Short interest is meaningfully elevated — 7% of free float — and has climbed roughly 10% over the past month, even as it eased slightly in recent days. Availability has tightened hard, dropping to just 23% of short interest outstanding. That means roughly one share remains available to borrow for every three already lent out. Cost to borrow has moderated from a spike above 46% in mid-April but still runs at 20%, elevated enough to suggest real demand for short exposure. The ORTEX short score of 68.4 reinforces the picture: shorts are engaged, and the lending pool is well-used. The stock fell 7% on May 12 but has recovered about 2% on the week, closing at $5.01.

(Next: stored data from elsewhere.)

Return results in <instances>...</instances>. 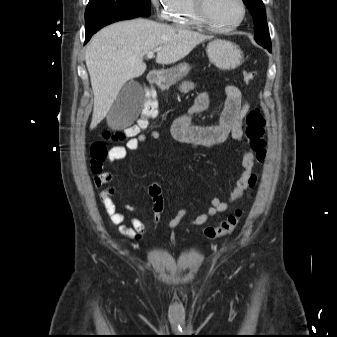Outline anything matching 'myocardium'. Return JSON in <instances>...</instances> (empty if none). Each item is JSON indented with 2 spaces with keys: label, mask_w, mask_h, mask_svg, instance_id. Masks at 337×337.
<instances>
[{
  "label": "myocardium",
  "mask_w": 337,
  "mask_h": 337,
  "mask_svg": "<svg viewBox=\"0 0 337 337\" xmlns=\"http://www.w3.org/2000/svg\"><path fill=\"white\" fill-rule=\"evenodd\" d=\"M193 1V7L194 12L196 14L197 19L201 24L208 27L209 29L216 31V32H230L236 28H238L245 20L247 15V6L244 0H238L240 7H241V16L233 24L230 25H219L213 22L210 17L208 16L207 10H206V0H192Z\"/></svg>",
  "instance_id": "myocardium-1"
}]
</instances>
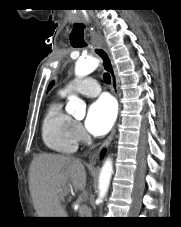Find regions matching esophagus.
<instances>
[{"label":"esophagus","mask_w":181,"mask_h":227,"mask_svg":"<svg viewBox=\"0 0 181 227\" xmlns=\"http://www.w3.org/2000/svg\"><path fill=\"white\" fill-rule=\"evenodd\" d=\"M96 41H97V46L95 47L96 54L99 56L102 66L105 71H107L110 76H111V84H112V90L114 95L119 98V84L117 80V75L115 71V67L111 58V55L109 53V50L107 49L102 37L100 35H96ZM116 133V126H114L113 130L111 131L110 135L108 138L103 142L101 147L99 148L98 151H96L91 159H96L104 147L108 146V144L111 142L113 139L114 135Z\"/></svg>","instance_id":"obj_1"}]
</instances>
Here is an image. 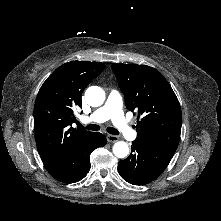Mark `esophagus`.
Segmentation results:
<instances>
[{"label":"esophagus","mask_w":221,"mask_h":221,"mask_svg":"<svg viewBox=\"0 0 221 221\" xmlns=\"http://www.w3.org/2000/svg\"><path fill=\"white\" fill-rule=\"evenodd\" d=\"M118 136H116V135H111V134H108L107 135V140H108V142H116V141H118Z\"/></svg>","instance_id":"1"}]
</instances>
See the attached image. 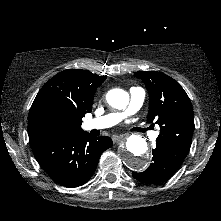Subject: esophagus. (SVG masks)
Here are the masks:
<instances>
[{
    "mask_svg": "<svg viewBox=\"0 0 221 221\" xmlns=\"http://www.w3.org/2000/svg\"><path fill=\"white\" fill-rule=\"evenodd\" d=\"M126 139V135H115L112 137L113 143L117 144Z\"/></svg>",
    "mask_w": 221,
    "mask_h": 221,
    "instance_id": "esophagus-1",
    "label": "esophagus"
}]
</instances>
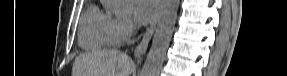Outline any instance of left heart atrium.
Wrapping results in <instances>:
<instances>
[{"label": "left heart atrium", "mask_w": 287, "mask_h": 76, "mask_svg": "<svg viewBox=\"0 0 287 76\" xmlns=\"http://www.w3.org/2000/svg\"><path fill=\"white\" fill-rule=\"evenodd\" d=\"M130 3L134 18L141 24L148 23L157 14L158 6L155 0H132Z\"/></svg>", "instance_id": "obj_1"}]
</instances>
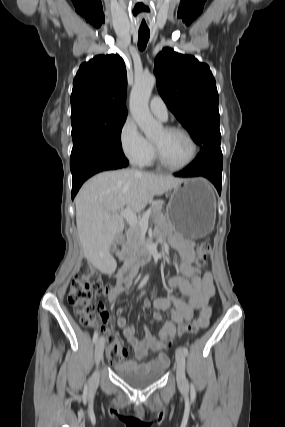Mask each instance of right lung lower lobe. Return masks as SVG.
Listing matches in <instances>:
<instances>
[{
    "mask_svg": "<svg viewBox=\"0 0 285 427\" xmlns=\"http://www.w3.org/2000/svg\"><path fill=\"white\" fill-rule=\"evenodd\" d=\"M129 164L125 156H117L102 151H93L86 154L71 168L72 199L85 180L92 175L105 171L126 167Z\"/></svg>",
    "mask_w": 285,
    "mask_h": 427,
    "instance_id": "right-lung-lower-lobe-1",
    "label": "right lung lower lobe"
}]
</instances>
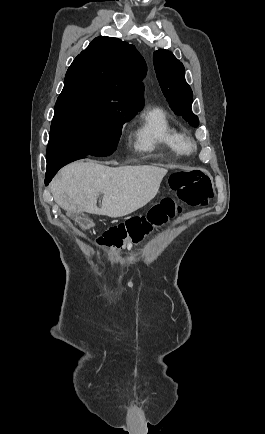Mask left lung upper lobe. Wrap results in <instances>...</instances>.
<instances>
[{
	"label": "left lung upper lobe",
	"mask_w": 265,
	"mask_h": 434,
	"mask_svg": "<svg viewBox=\"0 0 265 434\" xmlns=\"http://www.w3.org/2000/svg\"><path fill=\"white\" fill-rule=\"evenodd\" d=\"M153 63L160 87L171 109L191 126L198 127V117L191 109L193 93L185 81L183 64L170 51L164 49L154 52Z\"/></svg>",
	"instance_id": "left-lung-upper-lobe-1"
}]
</instances>
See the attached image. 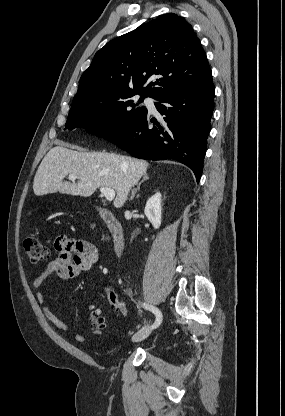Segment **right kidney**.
Masks as SVG:
<instances>
[{"mask_svg":"<svg viewBox=\"0 0 285 416\" xmlns=\"http://www.w3.org/2000/svg\"><path fill=\"white\" fill-rule=\"evenodd\" d=\"M161 198L160 192L151 196L144 210L149 222H151L155 230H158L159 226H161Z\"/></svg>","mask_w":285,"mask_h":416,"instance_id":"ca27d5eb","label":"right kidney"}]
</instances>
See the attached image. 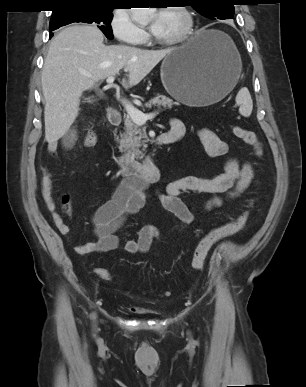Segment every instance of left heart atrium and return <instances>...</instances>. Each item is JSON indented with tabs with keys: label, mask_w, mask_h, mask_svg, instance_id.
<instances>
[{
	"label": "left heart atrium",
	"mask_w": 306,
	"mask_h": 387,
	"mask_svg": "<svg viewBox=\"0 0 306 387\" xmlns=\"http://www.w3.org/2000/svg\"><path fill=\"white\" fill-rule=\"evenodd\" d=\"M160 29V18H156L153 20L150 26L151 32L155 35Z\"/></svg>",
	"instance_id": "39dd6f15"
}]
</instances>
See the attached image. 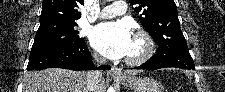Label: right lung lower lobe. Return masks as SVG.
I'll use <instances>...</instances> for the list:
<instances>
[{"label":"right lung lower lobe","instance_id":"obj_1","mask_svg":"<svg viewBox=\"0 0 225 92\" xmlns=\"http://www.w3.org/2000/svg\"><path fill=\"white\" fill-rule=\"evenodd\" d=\"M52 67L70 70L110 69L108 65L100 67L93 65L92 56L85 41L78 45L54 47L30 53L28 70H41Z\"/></svg>","mask_w":225,"mask_h":92}]
</instances>
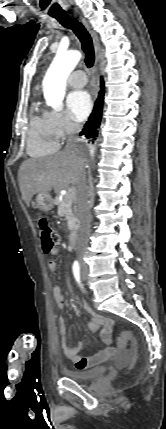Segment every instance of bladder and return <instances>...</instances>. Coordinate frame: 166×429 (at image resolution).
<instances>
[{
	"instance_id": "bladder-1",
	"label": "bladder",
	"mask_w": 166,
	"mask_h": 429,
	"mask_svg": "<svg viewBox=\"0 0 166 429\" xmlns=\"http://www.w3.org/2000/svg\"><path fill=\"white\" fill-rule=\"evenodd\" d=\"M107 370V366H98L87 371L69 370L66 374L77 382H88L103 377Z\"/></svg>"
}]
</instances>
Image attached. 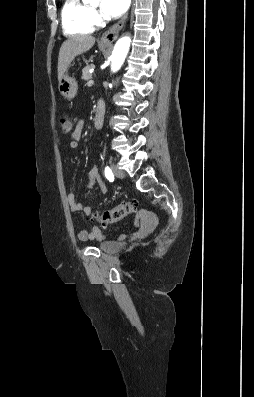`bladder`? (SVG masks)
<instances>
[{
	"label": "bladder",
	"mask_w": 254,
	"mask_h": 397,
	"mask_svg": "<svg viewBox=\"0 0 254 397\" xmlns=\"http://www.w3.org/2000/svg\"><path fill=\"white\" fill-rule=\"evenodd\" d=\"M98 247L104 253L114 254L120 251L122 245L119 242L108 240L101 242Z\"/></svg>",
	"instance_id": "31cf9c89"
}]
</instances>
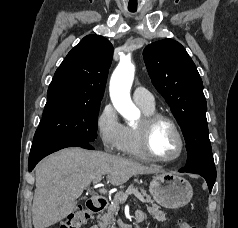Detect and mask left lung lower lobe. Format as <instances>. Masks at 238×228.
<instances>
[{"label":"left lung lower lobe","mask_w":238,"mask_h":228,"mask_svg":"<svg viewBox=\"0 0 238 228\" xmlns=\"http://www.w3.org/2000/svg\"><path fill=\"white\" fill-rule=\"evenodd\" d=\"M179 172H189V171L182 168V169L179 170ZM189 173H196V174L201 175L207 181L209 191L212 190V187H213V185L215 183V180H216V176H212V175H209V174H206V173H203V172H198V171H192V172H189Z\"/></svg>","instance_id":"1"}]
</instances>
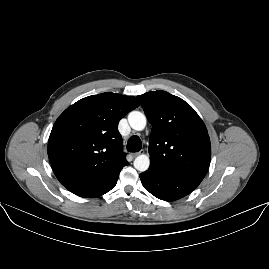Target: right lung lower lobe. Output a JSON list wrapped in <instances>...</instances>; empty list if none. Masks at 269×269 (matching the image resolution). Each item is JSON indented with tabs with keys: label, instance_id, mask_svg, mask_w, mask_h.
Instances as JSON below:
<instances>
[{
	"label": "right lung lower lobe",
	"instance_id": "1",
	"mask_svg": "<svg viewBox=\"0 0 269 269\" xmlns=\"http://www.w3.org/2000/svg\"><path fill=\"white\" fill-rule=\"evenodd\" d=\"M128 164L125 163L114 170L108 176L85 183H78L67 186L72 193L85 198L99 197L110 191L117 183L121 169Z\"/></svg>",
	"mask_w": 269,
	"mask_h": 269
}]
</instances>
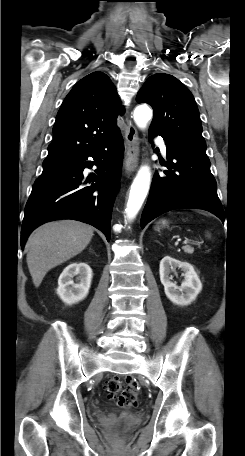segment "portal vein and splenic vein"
Masks as SVG:
<instances>
[{
    "label": "portal vein and splenic vein",
    "mask_w": 245,
    "mask_h": 456,
    "mask_svg": "<svg viewBox=\"0 0 245 456\" xmlns=\"http://www.w3.org/2000/svg\"><path fill=\"white\" fill-rule=\"evenodd\" d=\"M182 243H183V244H188L189 241H188V240H184Z\"/></svg>",
    "instance_id": "obj_1"
}]
</instances>
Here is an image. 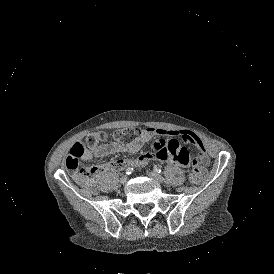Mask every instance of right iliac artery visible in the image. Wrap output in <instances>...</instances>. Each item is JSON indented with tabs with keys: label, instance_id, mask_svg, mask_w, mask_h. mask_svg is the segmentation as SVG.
I'll list each match as a JSON object with an SVG mask.
<instances>
[{
	"label": "right iliac artery",
	"instance_id": "82829eb1",
	"mask_svg": "<svg viewBox=\"0 0 274 274\" xmlns=\"http://www.w3.org/2000/svg\"><path fill=\"white\" fill-rule=\"evenodd\" d=\"M132 172H133V168H132V167H128V168L126 169V174H127V175H130Z\"/></svg>",
	"mask_w": 274,
	"mask_h": 274
}]
</instances>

The options market, by contrast, is unusually bullish for a small-cap heading into a print. The put/call ratio is running at just 0.33 — near the bottom of its 52-week range and barely below its 20-day average. The 52-week high on the PCR was 0.78; the current reading is less than half that level. Options traders are not hedging into this event — they are positioned decisively on the call side, a divergence from what the lending market implies.
The sharpest backdrop risk for FJET arrived just yesterday. Rocket Lab's CFO warned publicly that a SpaceX IPO could push smaller space operators "into obscurity," a headline that landed directly on this name. Starfighters Space operates in the same thin stratum of the sector — niche, pre-profitability, and competing for institutional attention against a potential mega-listing. The company's last print, in April, produced a Q4 EPS of -$0.46, yet the stock surged 33% on the day and extended to a 35% five-day gain, pointing to a market that responds sharply to any positive catalyst even against a loss-making backdrop. Founder Richard Svetkoff retains 32% of shares outstanding, concentrating both control and event risk.
The May 14 print will test whether the call-heavy options positioning reflects genuine conviction — or simply a mismatch between retail enthusiasm and the tighter borrow conditions that more experienced short sellers are quietly exploiting.